Menfi tespit davasında borçlu ya borçlanma iradesinin bulunmadığını ya da borçlanma iradesi bulunmakla birlikte daha sonra ödeme gibi bir nedenle ortadan kalktığını ileri sürebilir. Borçlu borcun varlığını inkâr ediyorsa, bu durumlarda ispat yükü davalı durumunda olmasına karşın alacaklıya düşer. Borçlu varlığını kabul ettiği borcun ödeme gibi bir nedenle sona erdiğini ileri sürüyorsa, bu durumda doğal olarak ispat yükü kendisine düşecektir.İş bu dosyaya konu uyuşmazlıkta ,menfi tespit talep eden davacı borcun varlığını inkar etmemekte ancak borcun ödendiğini dile getirmektedir.Borçlu ödeme iddiasında bulunduğuna göre ispat yükü davacı borçludadır.
Davacı taraf mahkemeye sunmuş olduğu dekontlar ile ödemelerin bir kısmının alacaklının talimatı ile dava dışı 3.kişi olan ————- yapıldığını,bir kısmının ise davalıya yapıldığını dile getirmiştir.Davacı 03/03/2016 tarihli el yazılı dilekçesi ile verdiği dilekçede ,ödemelerin dava dışı üçüncü kişi olan ————- yapılması talimatının yer aldığı iddia edilen sms kayıtlarının ekran görüntüsünü sunmuştur.
Alınan bilirkişi raporu ve banka cevapları ile görüldüğü üzere davacı tarafından bir kısım ödemeler bonoların vade tarihlerinden önce,bir kısım ödemeler ise vade tarihlerinden sonra yapılmıştır.Bir kısım ödeme dekontlarında ödeme amacı yer almazken bir kısım dekontlarda ise ” …daki senetlerim hakkında” ibaresi yer almaktadır.
Kural olarak, ifa alacaklıya karşı yerine getirilmelidir. Başka bir ifadeyle, borçlunun edimini ifasının muhatabı kural olarak alacaklıdır. Ancak, hukuk düzeninin öngördüğü istisnai durumlarda üçüncü şahsa yapılacak bir ifa da borçluyu borcundan kurtarır; üçüncü kişiye yapılan ifa, kural olarak ifa edilmemiş sayılır. Bu durumda, borçlu alacaklıya ikinci kez ifada bulunmak zorunda kalabilir.

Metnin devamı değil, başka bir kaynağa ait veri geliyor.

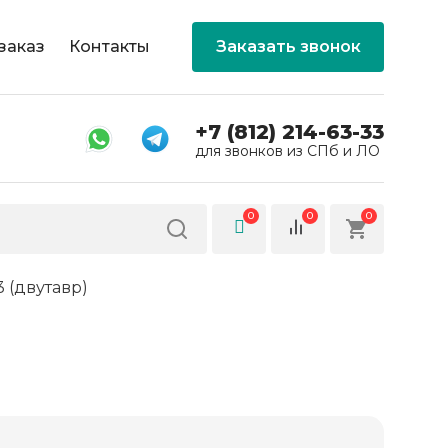
заказ
Контакты
Заказать звонок
+7 (812) 214-63-33
для звонков из СПб и ЛО
0
0
0
3 (двутавр)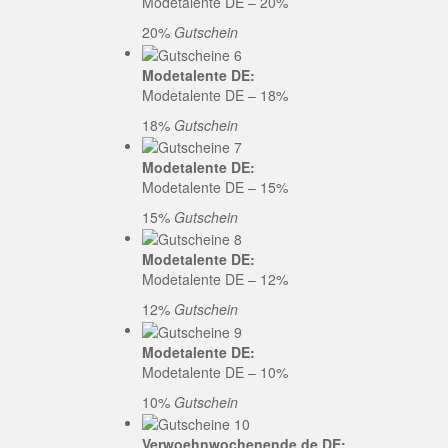
Modetalente DE – 20%
20%
Gutschein
Modetalente DE:
Modetalente DE – 18%
18%
Gutschein
Modetalente DE:
Modetalente DE – 15%
15%
Gutschein
Modetalente DE:
Modetalente DE – 12%
12%
Gutschein
Modetalente DE:
Modetalente DE – 10%
10%
Gutschein
Verwoehnwochenende.de DE: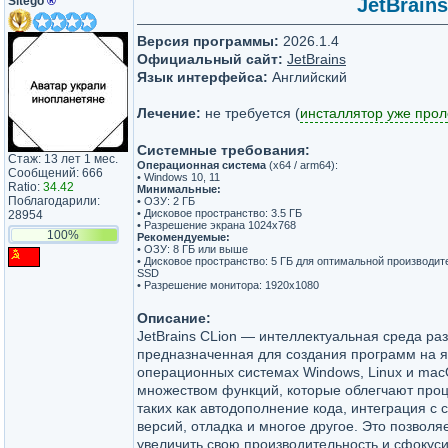
Sitego
®
JetBrains
Версия программы:
2026.1.4
Официальный сайт:
JetBrains
Язык интерфейса:
Английский
Лечение:
не требуется (
инсталлятор уже про
Системные требования:
Стаж: 13 лет 1 мес.
Операционная система
(x64 / arm64):
Сообщений: 666
• Windows 10, 11
Ratio:
34.42
Минимальные:
Поблагодарили:
• ОЗУ: 2 ГБ
• Дисковое пространство: 3.5 ГБ
28954
• Разрешение экрана 1024x768
100%
Рекомендуемые:
• ОЗУ: 8 ГБ или выше
• Дисковое пространство: 5 ГБ для оптимальной производи
SSD
• Разрешение монитора: 1920x1080
Описание:
JetBrains CLion — интеллектуальная среда раз
предназначенная для создания программ на я
операционных системах Windows, Linux и mac
множеством функций, которые облегчают проц
таких как автодополнение кода, интеграция с
версий, отладка и многое другое. Это позволя
увеличить свою производительность и сфокус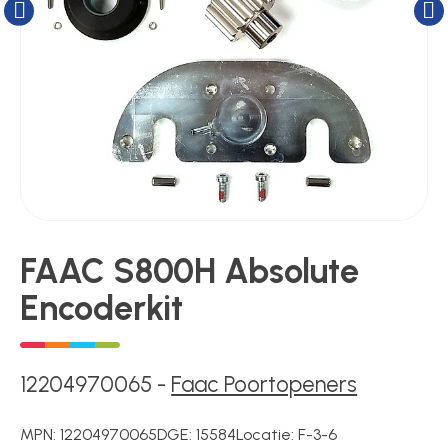
Kluizen
Poortonderdelen
Pulsgevers
Sloten
FAAC S800H Absolute
Encoderkit
Toegangscontrole
Toegangsverlening
12204970065
-
Faac Poortopeners
MPN:
12204970065
DGE:
15584
Locatie:
F-3-6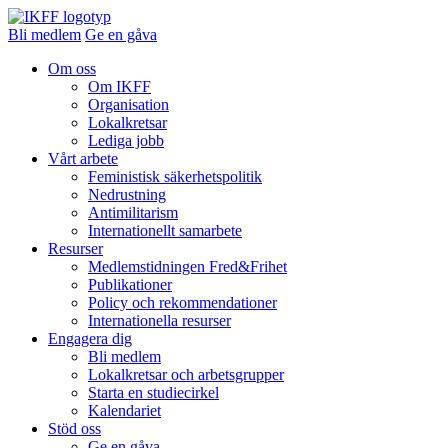
Bli medlem
Ge en gåva
Om oss
Om IKFF
Organisation
Lokalkretsar
Lediga jobb
Vårt arbete
Feministisk säkerhetspolitik
Nedrustning
Antimilitarism
Internationellt samarbete
Resurser
Medlemstidningen Fred&Frihet
Publikationer
Policy och rekommendationer
Internationella resurser
Engagera dig
Bli medlem
Lokalkretsar och arbetsgrupper
Starta en studiecirkel
Kalendariet
Stöd oss
Ge en gåva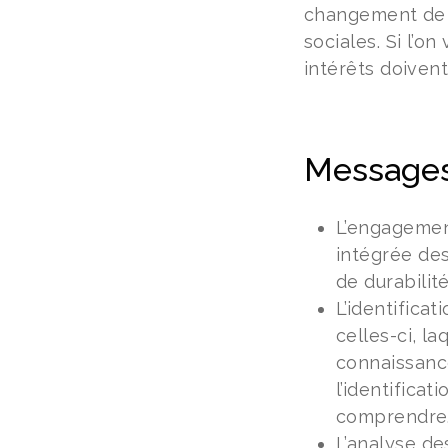
changement de c
sociales. Si l’o
intérêts doiven
Messages
L’engagement
intégrée des
de durabilit
L’identifica
celles-ci, la
connaissanc
l’identifica
comprendre
L’analyse de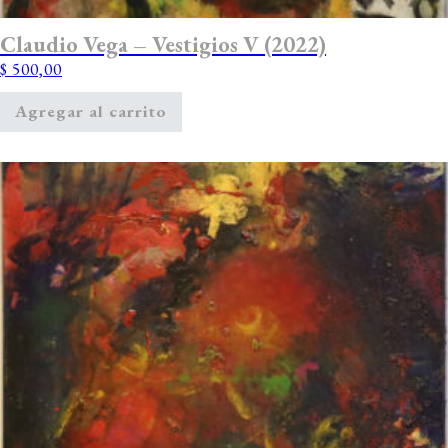
Claudio Vega – Vestigios V (2022)
$
500,00
Agregar al carrito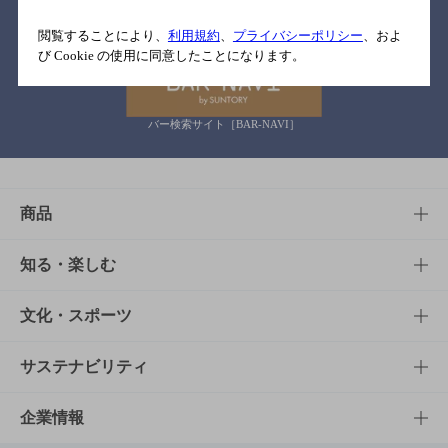
関連リンク
閲覧することにより、
利用規約
、
プライバシーポリシー
、およ
び Cookie の使用に同意したことになります。
バー検索サイト［BAR-NAVI］
商品
商品TOP
知る・楽しむ
商品一覧
知る・楽しむTOP
文化・スポーツ
商品発売情報
キャンペーン
文化・スポーツTOP
サステナビリティ
栄養成分一覧
工場見学
サントリーホール
サステナビリティTOP
企業情報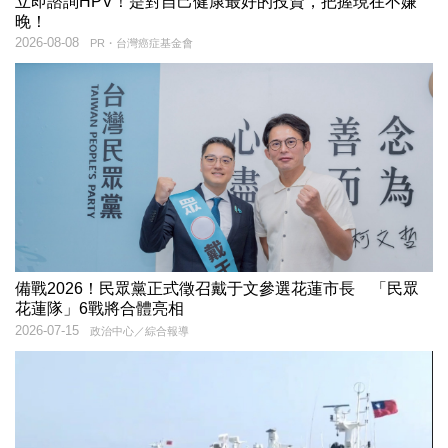
立即諮詢HPV！是對自己健康最好的投資，把握現在不嫌
晚！
2026-08-08
PR・台灣癌症基金會
備戰2026！民眾黨正式徵召戴于文參選花蓮市長 「民眾
花蓮隊」6戰將合體亮相
2026-07-15
政治中心／綜合報導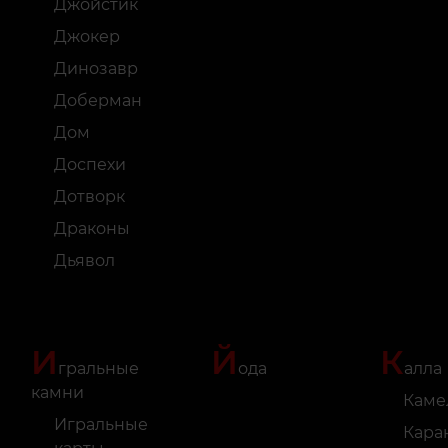
Джойстик
Джокер
Динозавр
Доберман
Дом
Доспехи
Дотворк
Драконы
Дьявол
И
Й
К
гральные
ода
алла
камни
Каме
Игральные
Кара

Bu olasılıkta, yetkili olmayana borcu ifa eden borçlunun iyiniyetli olması da onu borcundan kurtarmaz.Davacı tarafından dava dışı ————– yapılan ödemeler dava konusu bonoya ilişkin yapıldığı düşünülse bile borç alacaklıya ifa edilmediği için geçerli bir ifanın varlığından söz edilemez.Davacı borçlunun ,davalı alacaklının ödemenin üçüncü kişiye yapılmasını içerir talimatı olduğunu yazılı şeklilde kanıtlaması gerekmektedir. Her ne kadar davacı taraf ————-kayıtlarına ilişkin ekran görüntüsü sunmuşsa da sms kayıtlarının kime ait olduğu ve kim tarafından gönderildiği bilinemeyeceğinden delil olarak kabul edilmemiştir.
Dosya kapsamı incelendiğinde ödemelerin senetlerle ilgili olduğu hususunun davacı tarafından ispat edilemediği anlaşıldığından davacının davasının reddine, davacının davasında haksız olmasına rağmen kötü niyetli olmadığından kötü niyet tazminatı talebinin reddine karar verilerek aşağıdaki şekilde hüküm kurulmuştur.
Hüküm; Ayrıntısı ve yasal gerekçesi yukarıda açıklandığı üzere;
1-Davanın reddine,
2-Kötü niyet tazminatı talebinin reddine,
3-Alınması gerekli 54,40 TL harçtan peşin yatırılan 355,13 TL harcın düşümü ile geri kalan 300,73 TL harcın davacı taraftan tahsili ile hazineye İRAD KAYDINA ,
4-Yargılama giderlerinin davacı üzerinde bırakılmasına ,
5-Davacı tarafça peşin yatırılmış olan gider avansından artan kısmın, karar kesinleştiğinde ve talep halinde davacıya iadesine,
6-Davalı kendisini bir vekil ile temsil ettirdiğinden karar tarihinde yürürlükte bulunan —— uyarınca 3.400,00 vekalet ücretinin davacıdan alınarak davalıya verilmesine,
Dair;gerekçeli mahkeme kararının taraflara tebliğinden itibaren 2 hafta içerisinde istinaf yolu açık olduğuna dair davacının yüzüne karşı davalının yokluğunda verilen karar açıkça okunup usulen anlatıldı.